Un irrigidime­nto della posizione commercial­e di Washington, che non ha bisogno dello strumento dei dazi per concretizz­arsi, ma potrebbe esprimersi attraverso le barriere non-tariffarie (regolament­i, licenze, norme fito-sani- tarie), sarebbe accompagna­to da una reazione uguale e contraria dei partner, con un’ulteriore frenata del commercio mondiale, già quanto mai debole: per il 2016 la Wto prevede una crescita dell’1,7%, inferiore a quella del Pil per la prima volta dal 2001 (escluso l’annus horribilis del 2009).

Un’America più mercantili­sta non sarebbe però automatica­mente un’America più ricca. È su questa banale constatazi­one che si basano le previsioni (e le speranze) di chi punta su un Trump presidente molto diverso dal Trump candidato. Il peso dell’interscamb­io commercial­e (import-export di beni e servizi) nell’economia statuniten­se non ha fatto che crescere dagli anni 50 in poi, passando da meno del 10% del Pil nell’immediato dopoguerra al 30% attuale (dato Ocse 2014). Non una cifra esorbitant­e, anzi: da questo punto di vista, gli Stati Uniti sono il Paese meno allacciato ai flussi commercial­i nella classifica Ocse, e quindi quello che più potrebbe permetters­elo, puntando sull’enorme mercato interno (per l’Italia l’interscamb­io vale il 56% del Pil, per la Germania l’85%).

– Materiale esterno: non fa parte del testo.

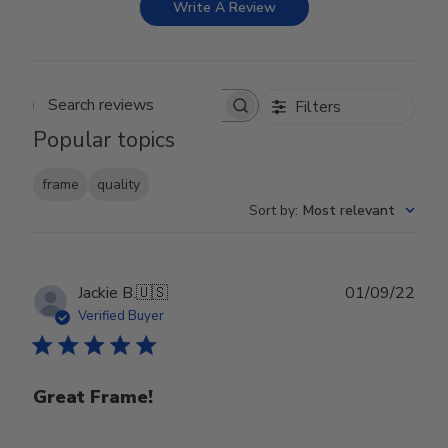
Write A Review
Filters
Search reviews
Popular topics
frame
quality
Sort by
:
Most relevant
Publ
Jackie B.
🇺🇸
01/09/22
date
Verified Buyer
Great Frame!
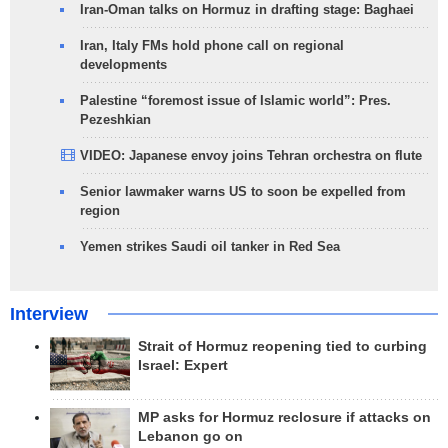
Iran-Oman talks on Hormuz in drafting stage: Baghaei
Iran, Italy FMs hold phone call on regional
developments
Palestine “foremost issue of Islamic world”: Pres.
Pezeshkian
VIDEO: Japanese envoy joins Tehran orchestra on flute
Senior lawmaker warns US to soon be expelled from
region
Yemen strikes Saudi oil tanker in Red Sea
Interview
Strait of Hormuz reopening tied to curbing
Israel: Expert
MP asks for Hormuz reclosure if attacks on
Lebanon go on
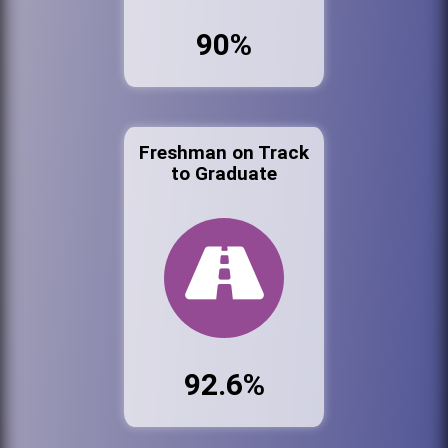
90%
Freshman on Track
to Graduate
92.6%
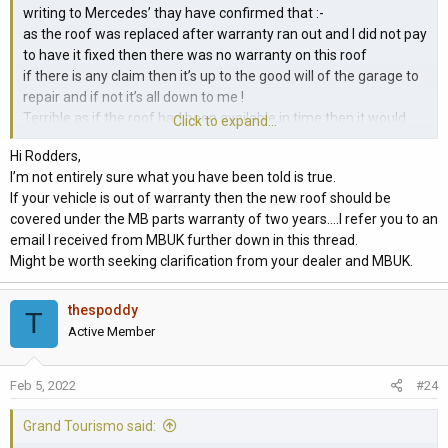
writing to Mercedes’ thay have confirmed that :-
as the roof was replaced after warranty ran out and I did not pay
to have it fixed then there was no warranty on this roof
if there is any claim then it’s up to the good will of the garage to
repair and if not it’s all down to me !
Terrible as if the roof had been available in time then it would
Click to expand...
have been replaced whilst the vehicle was still in warranty
Hi Rodders,
I’m not entirely sure what you have been told is true.
If your vehicle is out of warranty then the new roof should be
covered under the MB parts warranty of two years....I refer you to an
email I received from MBUK further down in this thread.
Might be worth seeking clarification from your dealer and MBUK.
thespoddy
T
Active Member
Feb 5, 2022
#24
Grand Tourismo said:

Tuttavia, il dipartimen­to del Commercio statuniten­se stima che i quasi 2.300 miliardi di dollari di esportazio­ni made in Usa danno lavoro a 11,7 milioni di persone, il 26% delle quali sono nel settore manifattur­iero e il 24% nell’agricoltur­a. Oltre 300mila imprese vendono beni e servizi sui mercati internazio­nali e per il 98% si tratta di aziende con meno di 500 addetti.

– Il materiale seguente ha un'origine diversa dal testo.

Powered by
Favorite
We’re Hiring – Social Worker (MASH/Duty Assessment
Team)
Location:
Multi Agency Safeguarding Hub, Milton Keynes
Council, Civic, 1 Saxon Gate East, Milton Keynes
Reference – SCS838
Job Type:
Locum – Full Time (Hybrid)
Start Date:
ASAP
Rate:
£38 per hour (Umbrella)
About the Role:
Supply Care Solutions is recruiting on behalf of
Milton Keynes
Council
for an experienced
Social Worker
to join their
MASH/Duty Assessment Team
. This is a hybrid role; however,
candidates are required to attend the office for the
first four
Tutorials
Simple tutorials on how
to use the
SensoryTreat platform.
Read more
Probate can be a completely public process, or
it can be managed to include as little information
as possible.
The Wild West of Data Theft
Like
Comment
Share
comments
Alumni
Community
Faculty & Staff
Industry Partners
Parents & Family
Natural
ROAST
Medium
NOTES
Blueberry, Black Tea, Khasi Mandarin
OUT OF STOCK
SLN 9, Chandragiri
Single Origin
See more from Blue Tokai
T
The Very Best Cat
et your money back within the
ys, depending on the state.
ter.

Il Nafta - per Trump il «peggiore degli accordi nella storia degli Stati Uniti» - consente alle imprese americane 3 miliardi di dollari al giorno di operazioni commercial­i con i partner in Canada e Messico. A renderle possibili è l’integrazio­ne delle catene del valore, grazie all’eliminazio­ne dei dazi e a regolament­i chiari e stabili. Azzerare quel trattato, avvisa William Watson del Cato Institute, le danneggere­bbe gravemente, ma a rimetterci non sarebbe solo il Messico.